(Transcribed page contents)
Start of Block
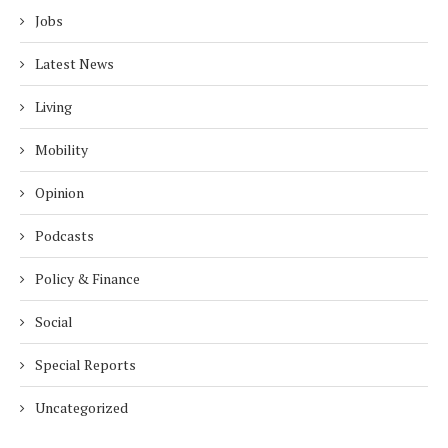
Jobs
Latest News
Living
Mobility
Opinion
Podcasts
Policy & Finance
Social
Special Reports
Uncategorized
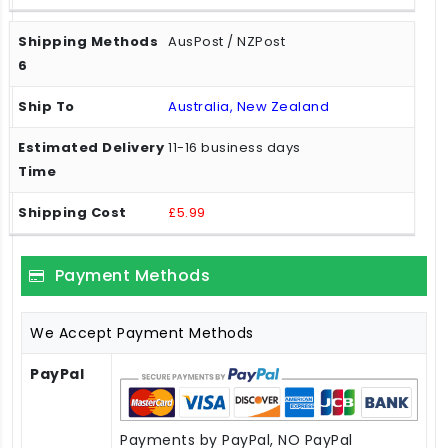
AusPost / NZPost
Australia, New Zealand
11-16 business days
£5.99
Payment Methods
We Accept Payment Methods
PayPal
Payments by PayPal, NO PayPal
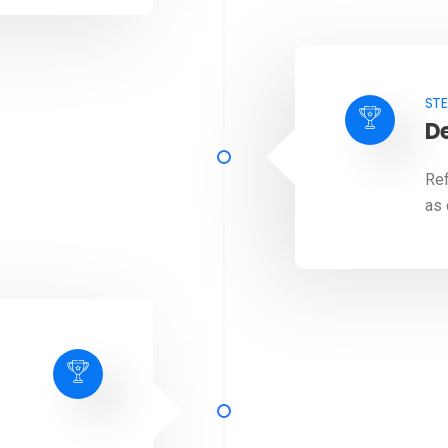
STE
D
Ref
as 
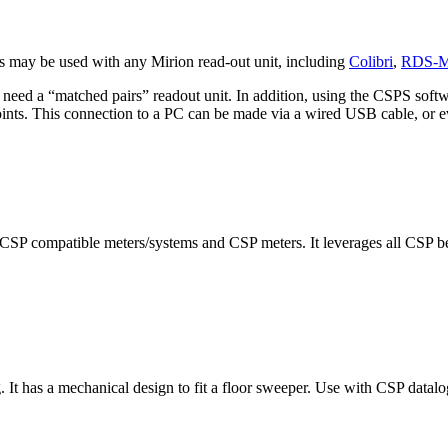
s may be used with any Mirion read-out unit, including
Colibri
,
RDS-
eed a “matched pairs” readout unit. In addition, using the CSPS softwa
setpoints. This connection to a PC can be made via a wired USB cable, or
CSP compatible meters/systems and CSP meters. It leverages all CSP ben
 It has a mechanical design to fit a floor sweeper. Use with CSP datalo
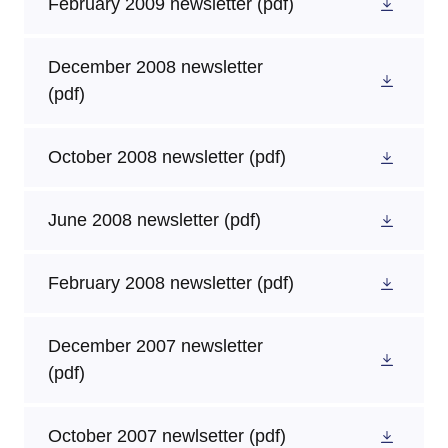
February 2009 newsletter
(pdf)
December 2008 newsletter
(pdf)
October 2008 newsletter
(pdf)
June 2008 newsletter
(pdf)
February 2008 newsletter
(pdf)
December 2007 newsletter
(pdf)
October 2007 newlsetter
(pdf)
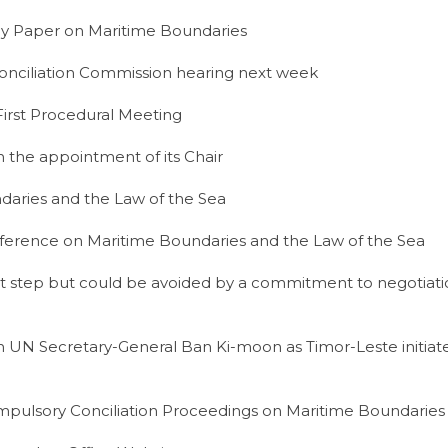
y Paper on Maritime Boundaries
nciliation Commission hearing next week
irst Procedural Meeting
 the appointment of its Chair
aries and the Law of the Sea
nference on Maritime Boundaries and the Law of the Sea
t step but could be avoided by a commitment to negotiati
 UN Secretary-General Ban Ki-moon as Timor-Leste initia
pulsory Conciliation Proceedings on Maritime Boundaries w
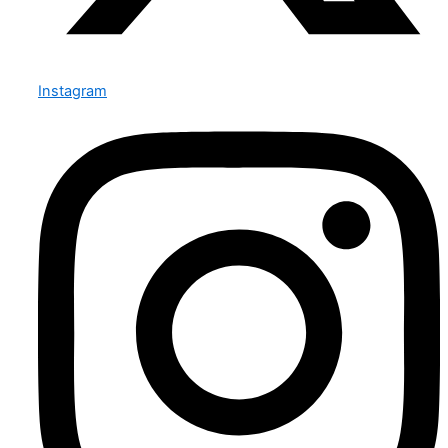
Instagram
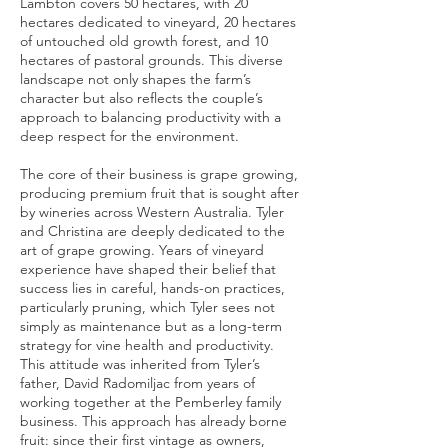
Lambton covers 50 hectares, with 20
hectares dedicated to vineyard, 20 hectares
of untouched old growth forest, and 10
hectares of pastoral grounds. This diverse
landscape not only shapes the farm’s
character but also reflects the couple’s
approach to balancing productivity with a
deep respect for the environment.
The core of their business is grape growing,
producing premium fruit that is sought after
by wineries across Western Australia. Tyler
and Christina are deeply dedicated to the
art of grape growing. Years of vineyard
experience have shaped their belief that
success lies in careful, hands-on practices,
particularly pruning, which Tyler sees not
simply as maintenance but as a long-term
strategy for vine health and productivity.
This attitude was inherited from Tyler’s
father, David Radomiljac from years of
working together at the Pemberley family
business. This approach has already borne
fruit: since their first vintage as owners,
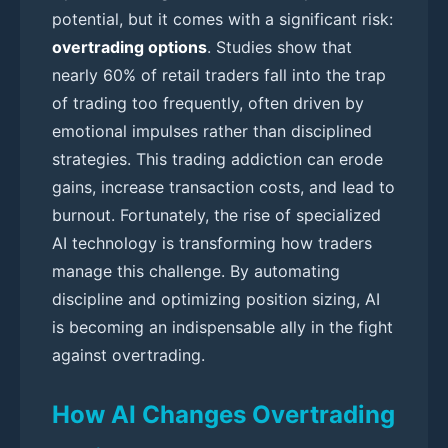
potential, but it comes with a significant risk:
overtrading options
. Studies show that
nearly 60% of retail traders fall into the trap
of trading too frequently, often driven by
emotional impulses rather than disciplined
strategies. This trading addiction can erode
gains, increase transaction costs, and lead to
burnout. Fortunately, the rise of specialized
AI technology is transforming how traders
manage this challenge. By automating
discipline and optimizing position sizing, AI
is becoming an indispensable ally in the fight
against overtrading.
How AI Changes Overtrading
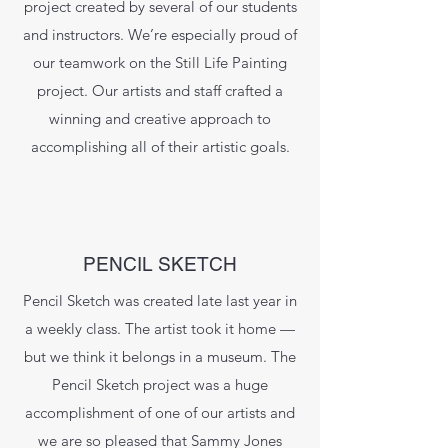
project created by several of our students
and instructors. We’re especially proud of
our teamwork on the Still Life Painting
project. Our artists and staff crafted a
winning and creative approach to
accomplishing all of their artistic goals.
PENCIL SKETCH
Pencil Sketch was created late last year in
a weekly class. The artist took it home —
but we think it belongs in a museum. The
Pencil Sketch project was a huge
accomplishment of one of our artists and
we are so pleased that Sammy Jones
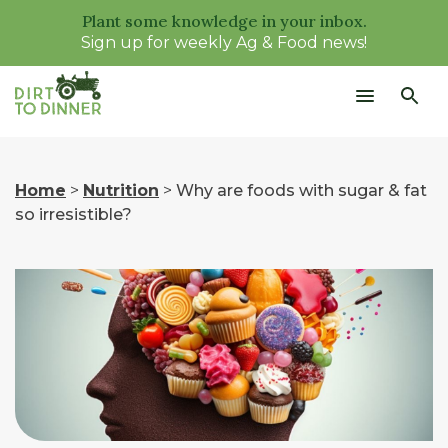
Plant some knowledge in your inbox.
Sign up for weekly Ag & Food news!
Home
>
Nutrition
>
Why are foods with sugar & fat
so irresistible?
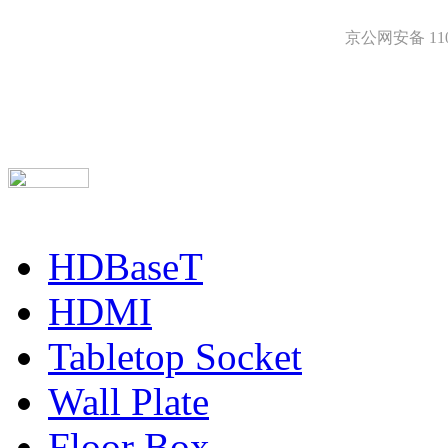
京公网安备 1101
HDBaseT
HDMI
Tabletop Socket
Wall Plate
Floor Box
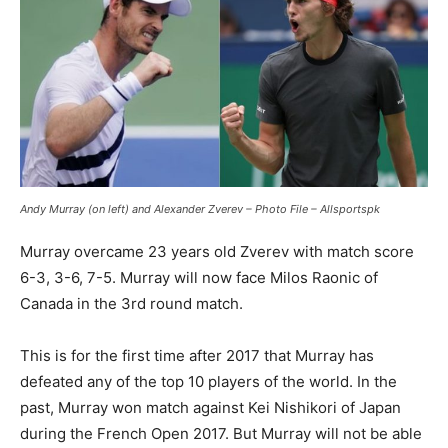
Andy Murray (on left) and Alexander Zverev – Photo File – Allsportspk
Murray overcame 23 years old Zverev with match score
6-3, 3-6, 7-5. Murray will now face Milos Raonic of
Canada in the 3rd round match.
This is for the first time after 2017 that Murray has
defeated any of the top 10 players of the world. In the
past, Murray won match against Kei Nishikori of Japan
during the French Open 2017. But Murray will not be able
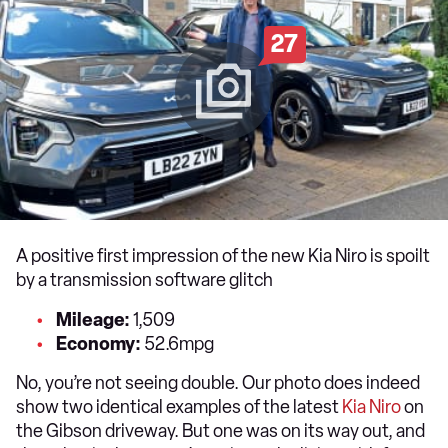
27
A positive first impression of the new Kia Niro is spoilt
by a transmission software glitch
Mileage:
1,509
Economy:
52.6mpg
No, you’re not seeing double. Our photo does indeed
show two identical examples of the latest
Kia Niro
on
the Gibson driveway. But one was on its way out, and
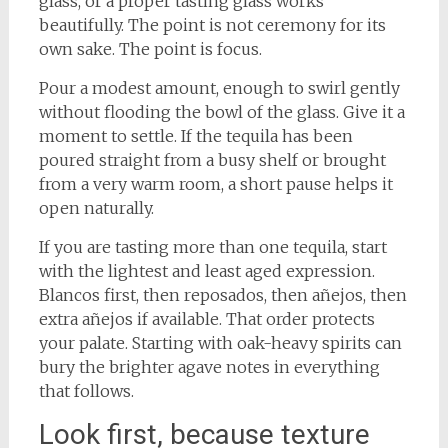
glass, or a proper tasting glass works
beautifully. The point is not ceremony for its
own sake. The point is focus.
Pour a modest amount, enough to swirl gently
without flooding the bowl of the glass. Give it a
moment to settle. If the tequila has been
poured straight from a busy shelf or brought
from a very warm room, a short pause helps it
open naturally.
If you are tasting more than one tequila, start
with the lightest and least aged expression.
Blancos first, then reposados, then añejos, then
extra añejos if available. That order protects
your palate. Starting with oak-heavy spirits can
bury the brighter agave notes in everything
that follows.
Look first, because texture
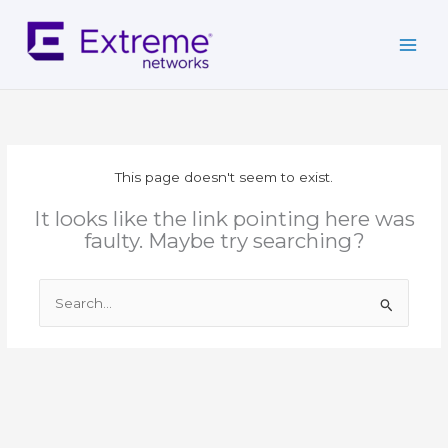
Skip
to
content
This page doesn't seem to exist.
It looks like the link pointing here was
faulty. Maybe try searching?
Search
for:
End of Block
Aim of the exercise →
All lines above that include the word "tequila" should be located and copied.

Written answer →
moment to settle. If the tequila has been
If you are tasting more than one tequila, start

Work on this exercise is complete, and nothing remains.